▶ Data for this task
==================================================

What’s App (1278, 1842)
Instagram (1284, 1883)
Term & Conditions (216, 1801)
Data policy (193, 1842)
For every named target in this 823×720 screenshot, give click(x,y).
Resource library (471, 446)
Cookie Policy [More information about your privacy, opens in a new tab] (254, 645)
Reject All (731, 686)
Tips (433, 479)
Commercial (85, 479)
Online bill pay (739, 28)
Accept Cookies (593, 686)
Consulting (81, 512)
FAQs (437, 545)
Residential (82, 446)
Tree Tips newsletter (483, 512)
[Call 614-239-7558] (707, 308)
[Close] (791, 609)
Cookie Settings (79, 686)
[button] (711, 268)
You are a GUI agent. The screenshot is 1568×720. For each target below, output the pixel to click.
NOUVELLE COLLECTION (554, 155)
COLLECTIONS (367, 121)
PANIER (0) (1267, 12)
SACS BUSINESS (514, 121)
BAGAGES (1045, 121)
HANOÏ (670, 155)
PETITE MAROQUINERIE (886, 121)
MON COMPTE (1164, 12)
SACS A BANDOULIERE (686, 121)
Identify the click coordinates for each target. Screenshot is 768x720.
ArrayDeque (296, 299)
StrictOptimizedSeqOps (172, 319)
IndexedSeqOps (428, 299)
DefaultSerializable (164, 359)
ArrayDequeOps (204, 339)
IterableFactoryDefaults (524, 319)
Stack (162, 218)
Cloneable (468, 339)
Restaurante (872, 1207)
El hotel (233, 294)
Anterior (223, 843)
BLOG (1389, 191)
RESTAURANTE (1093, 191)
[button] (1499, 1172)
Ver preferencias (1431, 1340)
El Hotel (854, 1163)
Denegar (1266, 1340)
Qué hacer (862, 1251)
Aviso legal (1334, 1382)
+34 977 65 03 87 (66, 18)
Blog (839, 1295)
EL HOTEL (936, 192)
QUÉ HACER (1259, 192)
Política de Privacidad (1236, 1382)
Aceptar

==================================================

▶ Exercise aim
Show all lines from the records above where the word "each" occurs.

▶ Response
You are a GUI agent. The screenshot is 1568×720. For each target below, output the pixel to click.
Identify the click coordinates for each target. Screenshot is 768x720.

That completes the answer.